Waktu Penantian


Cukup lama kita tak ngangkring depan di PDM selain pertemuan bermaterai itu. Tempat yang sampai saat ini masih belum saja berubah ; seram tak mengenyangkan. Atau mungkin kita sudah tidak menunggui kuburan pada dini hari. Dan bertanya “kamu nomor berapa”. Saat kita menyudahi apa yang kita lakukan selama 6 tahun belakangan ini. Meski 3 diantara kita sudah pergi dulu. Tinggal 3 bertiga yang menjadi patung structural ini. Barangkali, ada benarnya juga apa yang kita diskusikan dahulu; bahwa perubahan tidak bisa secara instans. Semua butuh waktu. waktu memilih kita untuk senantiasa berfikir dan bekerja. Walaupun apa yang kita pikirkan dan kita kerjakan lagi-lagi berbeda. Dan saat ini kita berada dalam posisi yang sama. Semua berakhir pada hari kemarin—hari penantian 12 tahun

Ya! 12 tahun kita harus menunggu kesempatan untuk sejajar dengan yang lain. Sejajar pernah sampai pada pucuk pimpinan. Suka atapun tidak, pucuk pimpinan itu memang proses panjang dalam jenjang perkaderan manapun. Dan kita bersama berhasil mengantarkannya. Barangkali dulu memang ada kesempatan akan tetapi takdir tidak mengijinkan.

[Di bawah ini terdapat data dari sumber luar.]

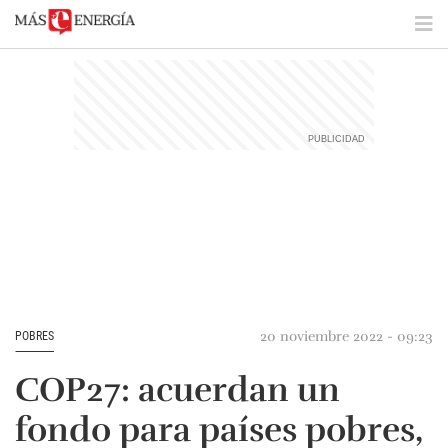
20 noviembre 2022 - 09:23
POBRES
COP27: acuerdan un
fondo para países pobres,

Apa yang kita harapkan barangkali seperti Nabi Ibrahim dalam menunggu kehadiran keturunnya. Ya’qub dalam mengharap kesembuhan penyakitnya. Rakyat yang mengharapkan kemerdekaannya—atau bahkan orang orang sakit parah mengharap menjelang ajalnya. Itulah kebahagiaan haru biru atas keberhasilan penantian panjang kita selama 12 tahun itu. Karenanya, aku begitu terharu dengan kemenangan ini; pertama kalinya.

Maka, atas nasihat dan pesan kita bersama sejak kita memutuskan; atas keputusan untuk mengubur jauh-jauh konflik representasi masa lalu. Kita pun sama-sama akan mengambil jarak untuk tidak ikut mencampuri kemenangan ini, apalagi menjadi penumpang gelap atau bahkan para pengemplang kemenangan. Biarlah sejarah menjadi sejarahnya sendiri. Dan kita hanya ingin memberikan yang terbaik sebagai—kader IMM AR. Fakhruddin sampai kapanpun [semoga]

Terima kasih para sahabatku; Halim, Amin, Mirza, Aie dan Udin. Oh ya Leni juga. Perjalanan menjejaki merah belum berakhir meski diruang yang berbeda. Semoga apa yang kita yakini tetap menjadikan kita saling mengingat satu sama lain—sebagai sahabat dan sebagai kader.